My client, Sue, had been in therapy with me for approximately six months on a weekly individual basis. She saw me at the Institute and the sessions were of 55 minutes duration. The long term therapeutic contract with me was that she warned to be less agitated and more relaxed in her life.

This particular session was at 10.00 am on a Thursday morning. I opened the door to her, invited her into my consulting room and asked her if she wanted a cup of tea. She said yes and, after some casual transactions, I asked her what she wanted from this particular session.

She told me that she wanted to take the Negative aspects of her father off me, and to be able to act in a Positive healthy way with me.

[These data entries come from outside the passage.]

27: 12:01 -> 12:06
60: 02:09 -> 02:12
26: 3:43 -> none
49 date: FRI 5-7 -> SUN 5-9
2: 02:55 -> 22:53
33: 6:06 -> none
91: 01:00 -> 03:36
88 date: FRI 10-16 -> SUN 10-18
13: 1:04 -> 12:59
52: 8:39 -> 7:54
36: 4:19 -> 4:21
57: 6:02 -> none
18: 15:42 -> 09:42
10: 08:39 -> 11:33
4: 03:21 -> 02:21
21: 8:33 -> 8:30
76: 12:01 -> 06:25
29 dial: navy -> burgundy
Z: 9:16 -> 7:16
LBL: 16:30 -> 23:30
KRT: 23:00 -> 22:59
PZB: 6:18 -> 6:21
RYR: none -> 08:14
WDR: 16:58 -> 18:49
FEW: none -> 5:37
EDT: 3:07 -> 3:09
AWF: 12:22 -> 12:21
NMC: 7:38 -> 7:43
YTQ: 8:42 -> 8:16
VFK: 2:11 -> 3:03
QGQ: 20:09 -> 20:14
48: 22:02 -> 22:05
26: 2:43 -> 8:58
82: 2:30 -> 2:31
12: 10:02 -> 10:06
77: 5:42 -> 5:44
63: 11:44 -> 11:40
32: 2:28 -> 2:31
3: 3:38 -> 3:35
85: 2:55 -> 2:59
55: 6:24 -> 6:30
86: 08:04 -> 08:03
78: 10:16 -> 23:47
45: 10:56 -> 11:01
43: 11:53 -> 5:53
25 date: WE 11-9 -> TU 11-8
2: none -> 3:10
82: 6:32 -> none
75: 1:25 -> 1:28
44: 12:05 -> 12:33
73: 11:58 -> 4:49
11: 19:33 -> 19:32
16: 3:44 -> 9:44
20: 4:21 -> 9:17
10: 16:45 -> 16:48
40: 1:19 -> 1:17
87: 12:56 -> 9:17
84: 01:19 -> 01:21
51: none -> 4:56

I asked Sue the reasons that she wished to do this, and she answered, so that she could feel safe and secure with me in the therapy session. I inquired further and asked what benefit it was for her to feel safe and secure with me. She replied that the process would help her positively enhance her life and this was the first step for her in this specific direction. She also added that she would not be able to work in a therapeutic way with a therapist that she did not feel safe with!

I agreed with her that this was vital for a positive, Therapeutic relationship to form between both of us. I then asked her how she was feeling.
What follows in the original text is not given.